*** Data Section Begins ***
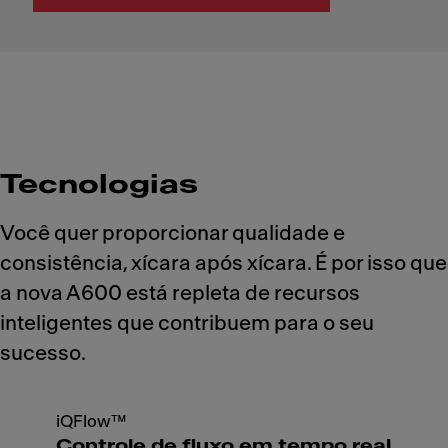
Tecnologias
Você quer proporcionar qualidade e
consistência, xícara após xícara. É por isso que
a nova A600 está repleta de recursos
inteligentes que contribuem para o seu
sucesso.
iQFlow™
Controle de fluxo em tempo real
*** Data Section Ends ***
*** Data Section Begins ***
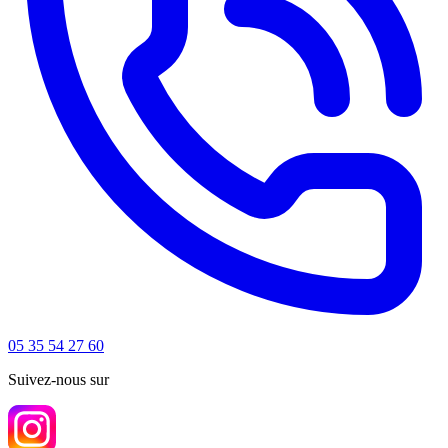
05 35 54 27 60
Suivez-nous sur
*** Data Section Ends ***
*** Data Section Begins ***
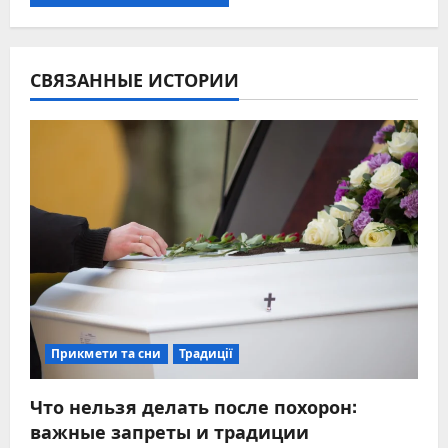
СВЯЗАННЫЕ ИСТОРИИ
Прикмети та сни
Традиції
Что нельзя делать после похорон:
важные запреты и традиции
*** Data Section Ends ***
Task goal: From the records above, extract exactly and only the lines that begin at the line with "inteligentes que contribuem para o seu" and stop after the line with "Controle de fluxo em tempo real".

Exercise output:
inteligentes que contribuem para o seu
sucesso.
iQFlow™
Controle de fluxo em tempo real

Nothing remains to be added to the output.